» **Task item**: Count every line of the data that includes "Tiste". State only the number.

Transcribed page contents
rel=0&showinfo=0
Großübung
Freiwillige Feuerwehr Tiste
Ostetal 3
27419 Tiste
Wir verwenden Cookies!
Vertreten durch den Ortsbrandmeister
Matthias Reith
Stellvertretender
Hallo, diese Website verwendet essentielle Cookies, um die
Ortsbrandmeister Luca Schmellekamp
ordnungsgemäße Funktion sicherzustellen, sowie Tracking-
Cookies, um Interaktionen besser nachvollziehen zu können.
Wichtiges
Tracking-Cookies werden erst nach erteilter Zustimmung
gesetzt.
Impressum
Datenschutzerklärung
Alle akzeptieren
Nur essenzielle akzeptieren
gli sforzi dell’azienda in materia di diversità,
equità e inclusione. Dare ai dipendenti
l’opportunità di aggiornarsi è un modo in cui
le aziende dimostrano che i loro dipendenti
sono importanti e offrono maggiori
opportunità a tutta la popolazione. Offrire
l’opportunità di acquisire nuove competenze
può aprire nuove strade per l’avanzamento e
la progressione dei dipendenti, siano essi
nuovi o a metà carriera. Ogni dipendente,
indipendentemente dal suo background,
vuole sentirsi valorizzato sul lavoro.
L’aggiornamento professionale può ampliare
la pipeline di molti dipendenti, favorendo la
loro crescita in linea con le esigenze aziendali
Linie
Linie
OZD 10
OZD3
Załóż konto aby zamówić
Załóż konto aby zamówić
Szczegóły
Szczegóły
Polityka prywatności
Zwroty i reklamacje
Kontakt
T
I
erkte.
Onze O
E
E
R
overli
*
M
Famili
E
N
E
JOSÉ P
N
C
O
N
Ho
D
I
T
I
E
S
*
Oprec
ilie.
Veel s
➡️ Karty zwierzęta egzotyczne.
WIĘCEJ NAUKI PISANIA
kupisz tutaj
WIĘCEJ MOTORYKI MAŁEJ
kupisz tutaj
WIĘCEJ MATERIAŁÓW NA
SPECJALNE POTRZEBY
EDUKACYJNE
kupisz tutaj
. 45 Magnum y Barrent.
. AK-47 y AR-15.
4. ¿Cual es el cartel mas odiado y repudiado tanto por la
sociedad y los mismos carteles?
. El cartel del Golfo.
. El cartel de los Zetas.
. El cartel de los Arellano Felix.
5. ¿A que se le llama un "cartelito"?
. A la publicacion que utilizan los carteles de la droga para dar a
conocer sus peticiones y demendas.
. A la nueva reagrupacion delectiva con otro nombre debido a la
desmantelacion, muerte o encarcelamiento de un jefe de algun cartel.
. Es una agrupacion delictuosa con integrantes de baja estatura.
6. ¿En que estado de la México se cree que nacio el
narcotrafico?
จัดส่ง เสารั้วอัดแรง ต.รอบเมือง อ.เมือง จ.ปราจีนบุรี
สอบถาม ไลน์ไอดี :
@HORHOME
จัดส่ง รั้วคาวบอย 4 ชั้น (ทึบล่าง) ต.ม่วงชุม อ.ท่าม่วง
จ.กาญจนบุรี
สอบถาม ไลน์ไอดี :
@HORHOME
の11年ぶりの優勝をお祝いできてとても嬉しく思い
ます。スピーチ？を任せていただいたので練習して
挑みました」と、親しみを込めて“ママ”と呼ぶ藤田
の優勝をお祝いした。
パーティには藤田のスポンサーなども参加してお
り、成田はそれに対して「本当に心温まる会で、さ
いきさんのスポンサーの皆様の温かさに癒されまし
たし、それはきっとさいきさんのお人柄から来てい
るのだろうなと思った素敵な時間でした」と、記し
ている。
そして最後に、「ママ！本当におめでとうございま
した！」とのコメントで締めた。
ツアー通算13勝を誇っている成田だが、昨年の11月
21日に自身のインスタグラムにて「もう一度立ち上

» **Result for this task**: 2